Cato includes utilities assistance in their calculation in many states. However, in many states there is not actually a monthly benefit available for utilities. Assistance is need based, and much of it goes to deal with crisis situations, or for one-time payments. Similarly, states vary eligibility for the TEFAP program quite a bit.
So let's break down where things really stand if we take a more realistic - but still generous to Cato - view. This is made easy by a table that Cato buried at the bottom of the report, where they calculate the total based on the benefits that are received by an actual majority of "typical welfare families" (in other words, what Cato's actually typical "typical welfare family" would receive). We'll compare this to what a minimum wage employee would receive based on a 40*52*minimum wage salary, less 7.65% withholding ($14,887 in states that use the federal minimum wage), plus the medicaid value for the state as calculated by Cato. (If the same family qualified while on TANF, they'd still qualify at the $14,887 income, which is far below the federal poverty line for a family of 3.) To this, we will add another $5,000 in refundable tax credits. Most of the Cato "typical" one-parent, two-child families will actually get more than that, but we'll cut the figure for ease of calculation and to account for state taxes. This gives us a total of $19,887 in pre-medicaid income for those families.

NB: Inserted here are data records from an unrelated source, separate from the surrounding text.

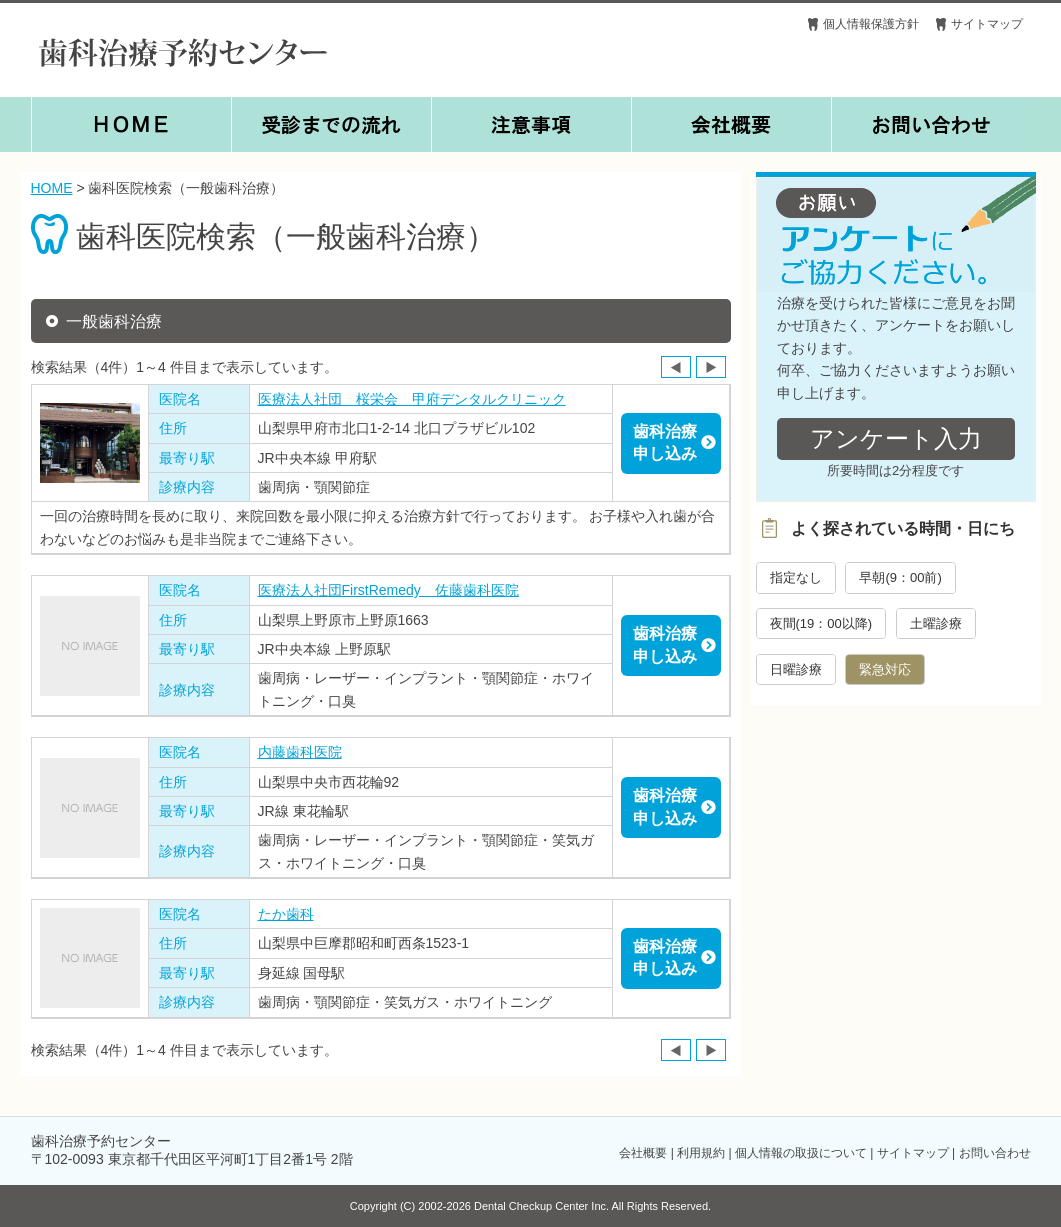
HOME (52, 188)
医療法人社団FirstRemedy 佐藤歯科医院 (388, 590)
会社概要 (643, 1153)
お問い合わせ (995, 1153)
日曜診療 (796, 669)
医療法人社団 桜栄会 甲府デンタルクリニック (412, 399)
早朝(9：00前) (900, 577)
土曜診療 (936, 623)
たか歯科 (286, 914)
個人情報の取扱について (801, 1153)
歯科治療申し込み (665, 442)
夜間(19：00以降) (821, 623)
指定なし (796, 577)
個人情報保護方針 (871, 24)
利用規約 (701, 1153)
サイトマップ (987, 24)
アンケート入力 (896, 438)
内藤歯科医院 (300, 752)
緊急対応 (885, 669)
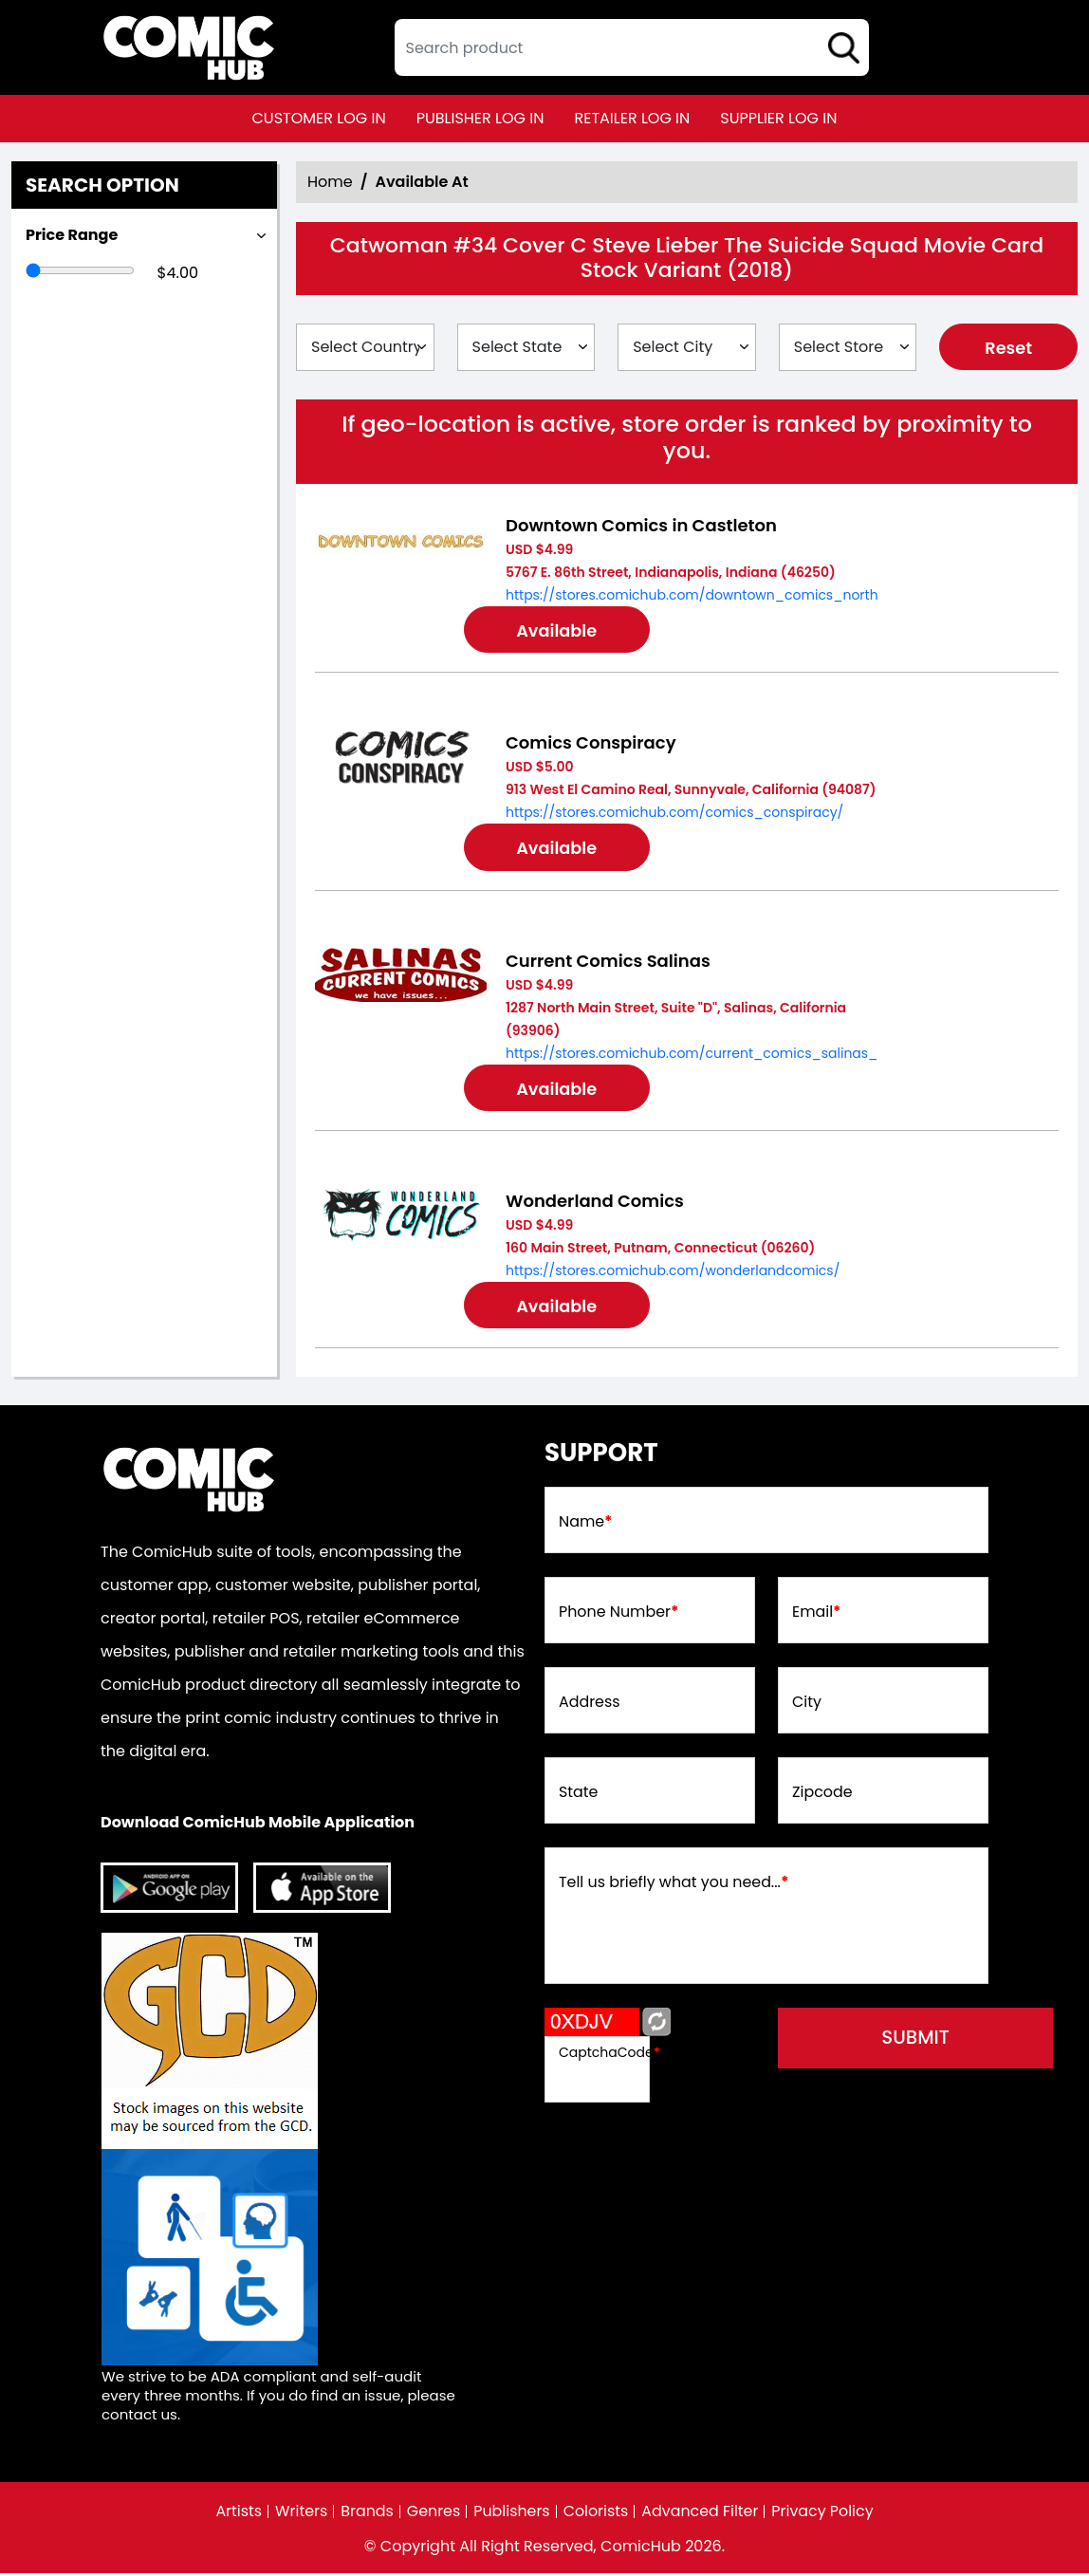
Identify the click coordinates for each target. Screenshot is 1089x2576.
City (806, 1705)
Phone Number (619, 1615)
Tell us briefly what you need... (674, 1885)
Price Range (72, 235)
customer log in (319, 118)
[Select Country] (365, 347)
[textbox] (632, 47)
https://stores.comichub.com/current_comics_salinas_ (691, 1054)
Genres (433, 2514)
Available (559, 630)
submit (920, 2042)
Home (330, 182)
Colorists (596, 2514)
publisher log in (480, 118)
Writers (299, 2514)
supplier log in (778, 118)
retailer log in (632, 118)
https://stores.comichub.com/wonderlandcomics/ (673, 1272)
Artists (236, 2514)
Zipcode (822, 1795)
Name (586, 1524)
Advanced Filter (701, 2514)
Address (589, 1705)
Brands (366, 2514)
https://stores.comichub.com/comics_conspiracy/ (674, 813)
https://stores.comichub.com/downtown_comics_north (692, 594)
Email (816, 1615)
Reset (1009, 348)
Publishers (511, 2514)
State (579, 1795)
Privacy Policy (824, 2514)
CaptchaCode (609, 2055)
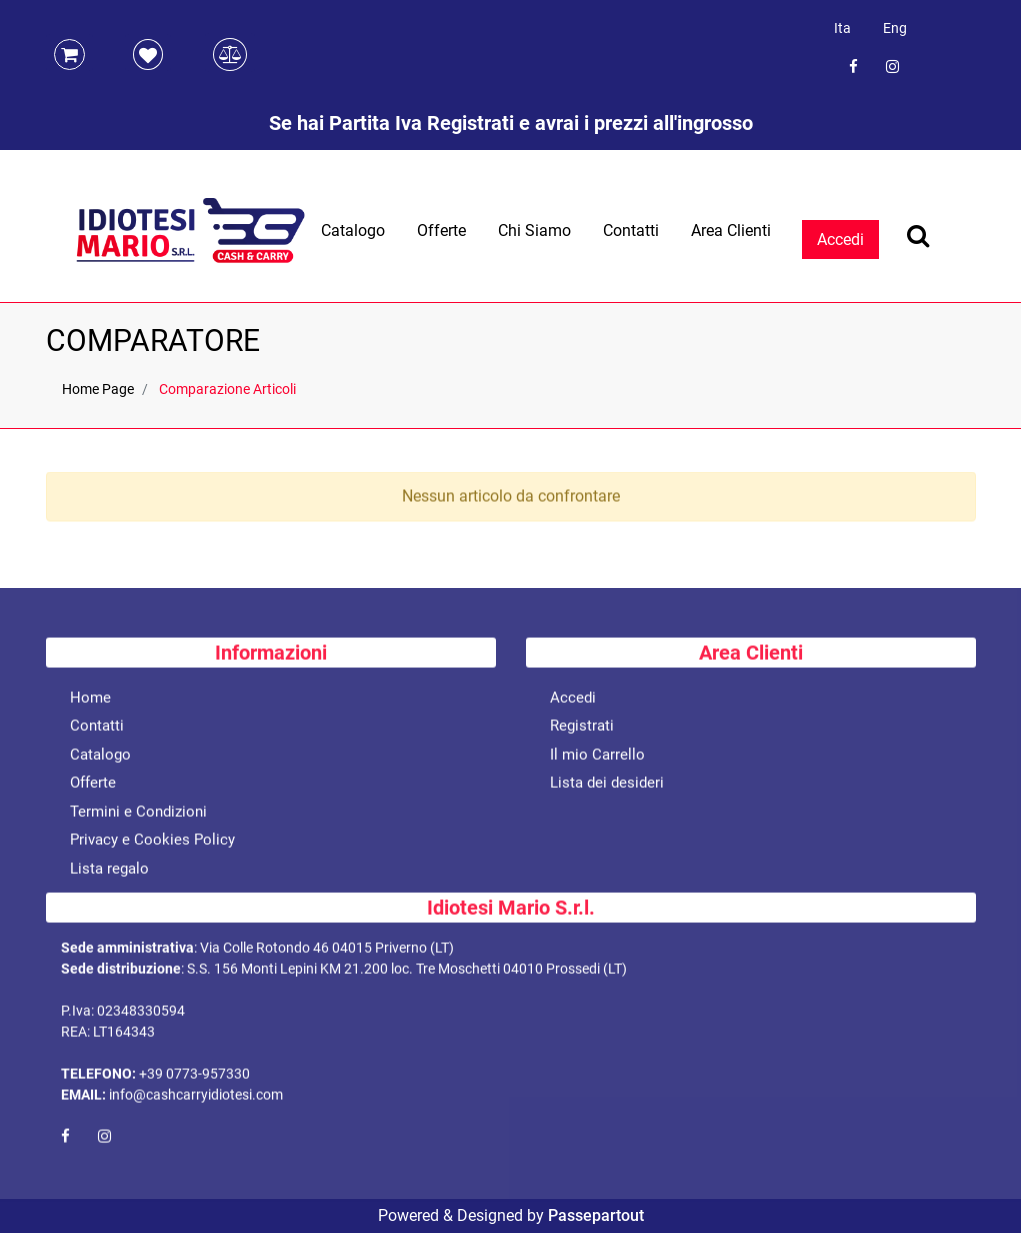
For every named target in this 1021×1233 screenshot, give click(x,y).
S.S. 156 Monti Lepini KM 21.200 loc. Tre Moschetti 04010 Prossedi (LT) (407, 972)
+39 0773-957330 (194, 1077)
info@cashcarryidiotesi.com (196, 1098)
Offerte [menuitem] (441, 230)
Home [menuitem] (90, 701)
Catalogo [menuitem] (353, 230)
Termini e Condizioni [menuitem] (138, 815)
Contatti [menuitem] (631, 230)
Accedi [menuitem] (573, 701)
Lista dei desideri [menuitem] (607, 786)
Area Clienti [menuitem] (731, 230)
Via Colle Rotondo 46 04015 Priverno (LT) (327, 951)
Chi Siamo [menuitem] (534, 230)
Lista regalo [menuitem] (109, 872)
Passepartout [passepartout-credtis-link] (596, 1215)
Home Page (98, 389)
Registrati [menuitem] (582, 729)
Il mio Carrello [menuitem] (597, 758)
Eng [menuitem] (895, 28)
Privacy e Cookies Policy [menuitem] (152, 843)
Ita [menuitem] (842, 28)
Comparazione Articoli (227, 389)
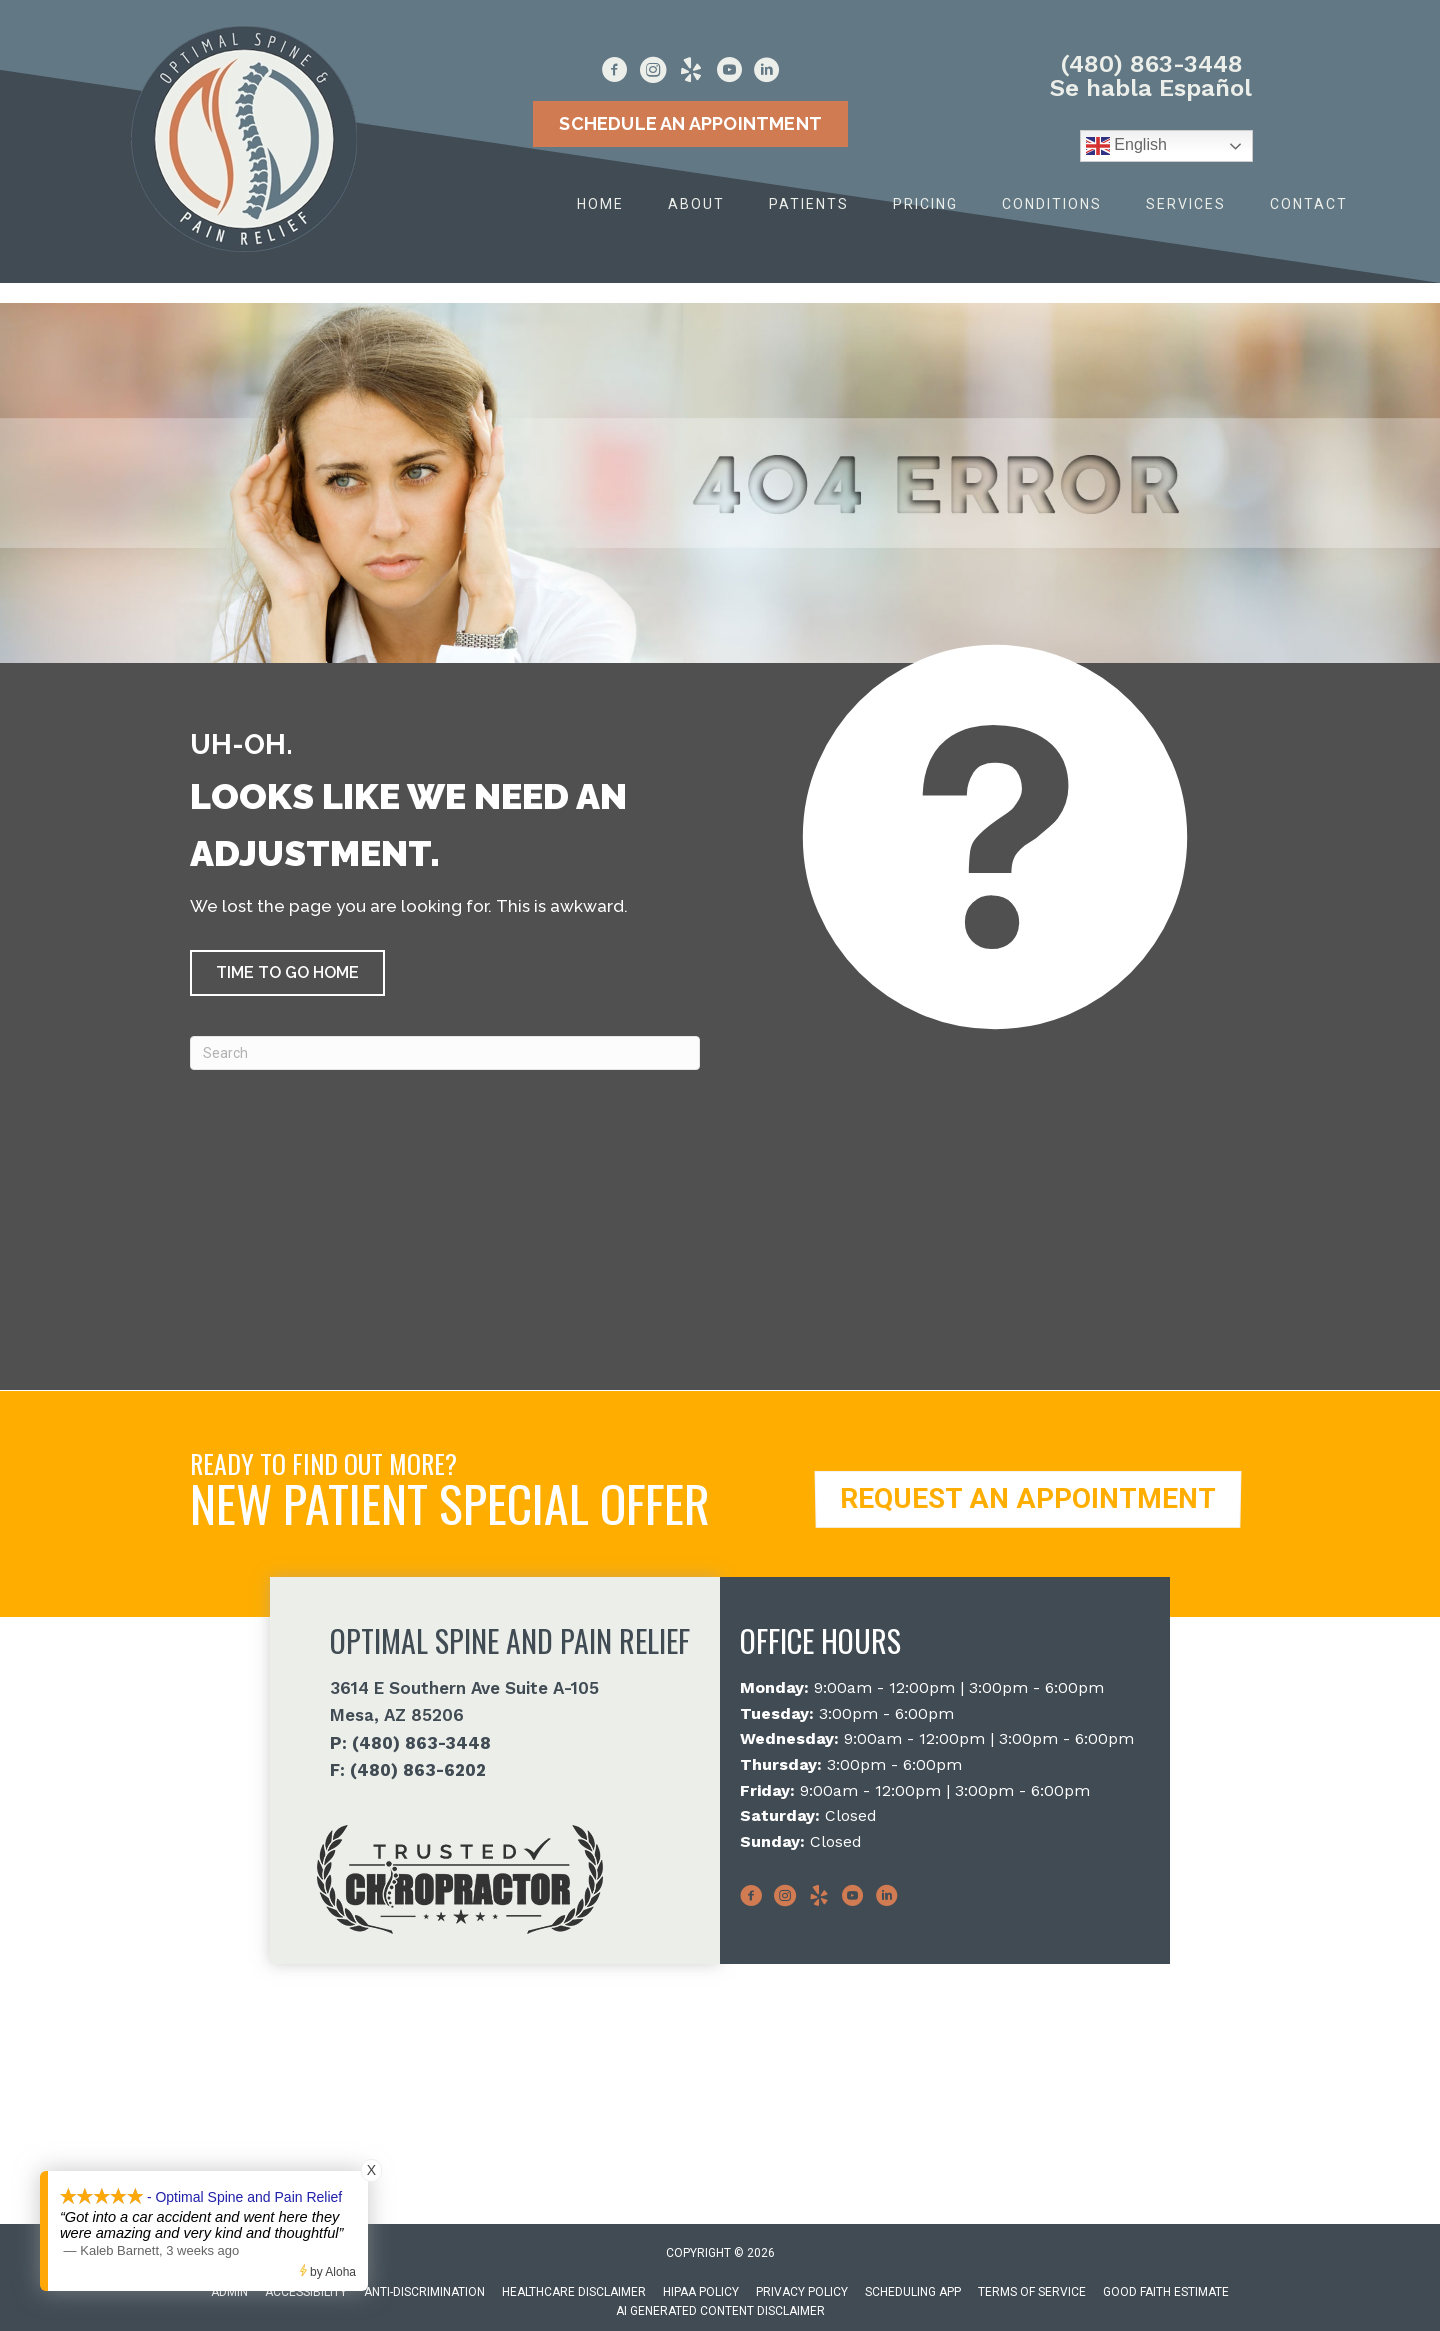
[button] (287, 973)
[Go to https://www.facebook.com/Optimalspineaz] (615, 73)
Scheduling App (913, 2292)
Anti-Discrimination (424, 2292)
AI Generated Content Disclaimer (720, 2311)
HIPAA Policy (701, 2292)
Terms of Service (1032, 2292)
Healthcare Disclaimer (574, 2292)
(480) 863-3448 (1151, 64)
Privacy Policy (802, 2292)
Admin (229, 2292)
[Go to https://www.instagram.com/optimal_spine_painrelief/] (653, 73)
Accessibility (306, 2292)
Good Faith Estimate (1166, 2292)
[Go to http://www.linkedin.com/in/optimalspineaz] (767, 73)
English (1126, 146)
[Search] (445, 1053)
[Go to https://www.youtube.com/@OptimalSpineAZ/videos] (729, 73)
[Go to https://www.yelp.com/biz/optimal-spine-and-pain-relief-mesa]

Hawai‘i, according to Cato, has the most generous benefits. Cato's up front calculation says Hawai‘i "typical welfare recipients" receive $49,175 in welfare benefits. Their "typical typical" calculation drops that to $23,235. Cato's Medicaid calculation for Hawai‘i is $6,776. The minimum wage family is several thousand dollars better off than the "typical welfare family."
In Mississippi, which Cato ranks dead last in welfare generosity, the up front calculation gives welfare families $16,984. Mississippi provides housing assistance to less than 10% of TANF families, so Cato's "typical typical" calculation isn't much different ($15,261). Cato's Medicaid calculation for Mississippi is $6,909, putting the minimum wage family at nearly $26,000 - more than $10,000 better off than most welfare families.
New York often gets labeled as a welfare state. The "typical typical" benefit there is about $24,000, but almost half of that ($10,464) is Medicaid. The minimum wage + Medicaid family will be more than $6,000 better off than the welfare family. You're about that much better off in California, too, before taking the higher minimum wage into account.
Alaska tops the Cato "typical typical" list at $26,560, but even there the minimum wage plus Medicaid family will be ~$2,000 better off annually.
In short - too late - there appears to be NO state where a family in the same situation as the family Cato used for their welfare calculations will be worse off if employed at a minimum wage job. Zero. None. Nada.
To put it another way, Cato's statement that, "The current welfare system provides such a
high level of benefits that it acts as a disincentive for work," is not just a lie in general, it's a lie in all 50 states, and in the District of Columbia.
But none of that will stop this from becoming a Tea Party meme.